Furthermore, the inventor should have the option of assigning a patent, with or without further personal involvement in the developmental phases. If the inventor elects to return to academic research without further demands on his or her time and effort, the university must assume all further responsibilities for the management of any resultant licenses when it becomes the owner of the patent under current rules. On the other hand, if the inventor elects to continue with the project, he or she must be made part of the university’s team that the company reports to and negotiates with. Furthermore, the licensing agreement in this case must reflect an agreement of joint development between two entities of equal status. 
Most of all, the best-effort clauses must have real teeth, and the licensing agreement should have provisions for the periodic insertion of new best-effort deadlines, particularly as the collaborative research reveals new line extension products under the existing patent or as additional patents are awarded. 

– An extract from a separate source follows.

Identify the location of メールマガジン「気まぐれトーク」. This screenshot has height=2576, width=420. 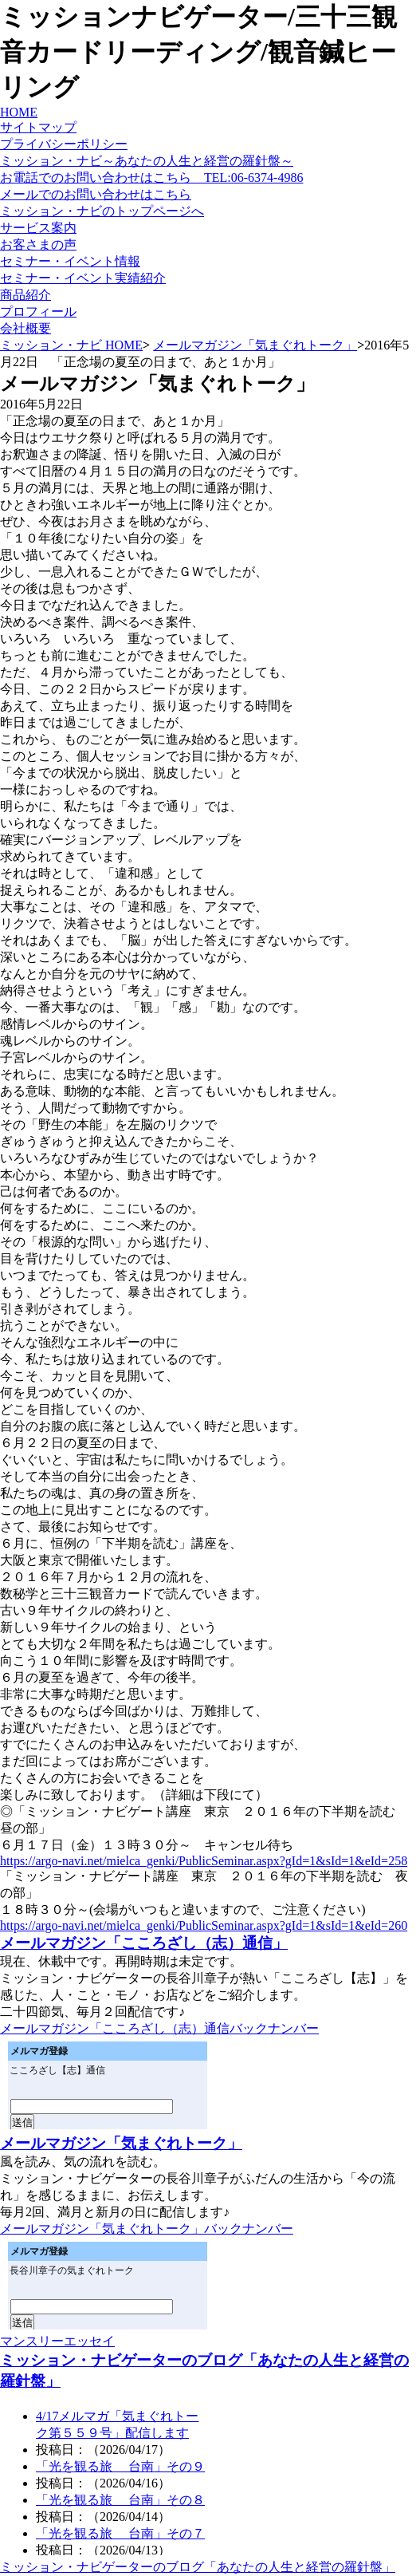 (255, 345).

My preference would be for the government to establish an institute providing an alternative, where needed, for the development of drugs that emerge from government-sponsored research. This entity should invest in the development of a drug according to the anticipated benefit to the public. After completion of phase 2 and in some cases even Phase 3 studies, this institute would negotiate, jointly with the inventor and his or her institution, with pharmaceutical companies for the manufacturing and distribution of the drug. 
In addition to those mentioned in this article, many dozens of people, including technicians, students, postdoctoral fellows, and colleagues at my institution and others, contributed to make possible this new approach to glaucoma management, as well as to the concepts and studies supporting it. As space does not permit me to name them all, I refer the reader to my coauthors and other investigators listed in the references. However, I specifically thank my wife, Olivia B. Carino, known to some of you as Dr. Olivia C. Miranda, who not only contributed scientifically to this endeavor but more important, helped me maintain, and after especially stressful periods regain, my mental health.